I do prefer WY 3724 over WL 565 though. Just my opinion.
This. 565, after learning about Drew’s Saison primer and keeping the airlock off for the first few days (assuming a well aerated wort and healthy pitch), has never stalled on me. In fact, I’ve fermented it at 66F for 3 weeks steady and got down to 1.002. Using 565 at lower temperatures for a long time gives a really clean but kind of one-dimensional saison flavor, I’ve found. It’s dry as a bone, a bit tart (probably due to mash pH control, I like shooting for 5.2 in the mash), a just straight-ahead phenolic/green pepper bite and that’s it. Nice and clean, but not something that’s going to wow anyone. Pushing the temperatures up a bit after the first few days is when you get some more complexity from that yeast.

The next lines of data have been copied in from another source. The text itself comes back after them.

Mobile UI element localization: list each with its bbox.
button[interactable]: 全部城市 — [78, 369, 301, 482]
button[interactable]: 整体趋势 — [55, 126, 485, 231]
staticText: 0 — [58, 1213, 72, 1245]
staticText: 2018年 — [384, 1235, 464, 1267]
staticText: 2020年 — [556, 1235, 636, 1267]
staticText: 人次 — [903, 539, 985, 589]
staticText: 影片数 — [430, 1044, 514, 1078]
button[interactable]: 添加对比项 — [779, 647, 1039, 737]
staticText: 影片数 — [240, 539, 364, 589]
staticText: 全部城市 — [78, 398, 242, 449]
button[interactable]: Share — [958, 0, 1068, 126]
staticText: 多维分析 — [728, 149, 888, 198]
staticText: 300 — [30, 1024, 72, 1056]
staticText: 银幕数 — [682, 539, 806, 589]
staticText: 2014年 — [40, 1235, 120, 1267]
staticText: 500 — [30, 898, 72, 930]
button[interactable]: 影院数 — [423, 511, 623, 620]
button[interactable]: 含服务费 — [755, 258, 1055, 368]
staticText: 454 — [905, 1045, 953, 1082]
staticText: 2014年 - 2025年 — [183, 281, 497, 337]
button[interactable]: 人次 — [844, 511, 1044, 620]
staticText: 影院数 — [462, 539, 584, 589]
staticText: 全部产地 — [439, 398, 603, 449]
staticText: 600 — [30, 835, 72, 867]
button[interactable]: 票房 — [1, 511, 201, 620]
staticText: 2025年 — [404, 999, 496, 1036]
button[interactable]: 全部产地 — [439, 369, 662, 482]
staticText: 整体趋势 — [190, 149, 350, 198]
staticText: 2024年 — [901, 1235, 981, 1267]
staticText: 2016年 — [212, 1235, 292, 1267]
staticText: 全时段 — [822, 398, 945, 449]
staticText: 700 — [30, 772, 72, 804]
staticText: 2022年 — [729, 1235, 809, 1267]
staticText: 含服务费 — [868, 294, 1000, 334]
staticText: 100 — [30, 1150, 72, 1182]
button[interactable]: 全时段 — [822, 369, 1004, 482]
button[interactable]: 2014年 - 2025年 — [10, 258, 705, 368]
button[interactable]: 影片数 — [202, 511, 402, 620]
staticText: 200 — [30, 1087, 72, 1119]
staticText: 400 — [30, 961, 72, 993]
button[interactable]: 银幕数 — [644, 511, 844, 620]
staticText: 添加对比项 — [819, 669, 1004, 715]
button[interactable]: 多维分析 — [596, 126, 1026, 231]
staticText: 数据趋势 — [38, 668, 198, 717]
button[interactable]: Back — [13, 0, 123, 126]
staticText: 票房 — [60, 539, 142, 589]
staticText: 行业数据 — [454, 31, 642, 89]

One thing I’ll never do again is ferment 565 warm right from the get go. Awful, awful stuff. That or I wasn’t patient enough to let it settle down and meld in the bottle over time. I don’t have the desire to try again though to find out.
I’ve read resources that suggest there are four strains within Dupont’s house culture. Two are more flavor forward while the other two handle more of the workload drying out the beer. That makes sense if the primary flavor yeast tends to stall out because other yeast can step in and complete fermentation.
3724 and 565 are the same yeast–at least they began by isolating the same component of Dupont’s culture. White Labs sells 566 which is widely understood to be the other flavor forward strain in Dupont’s culture. I don’t think Wyeast sells anything else out of Dupont’s culture.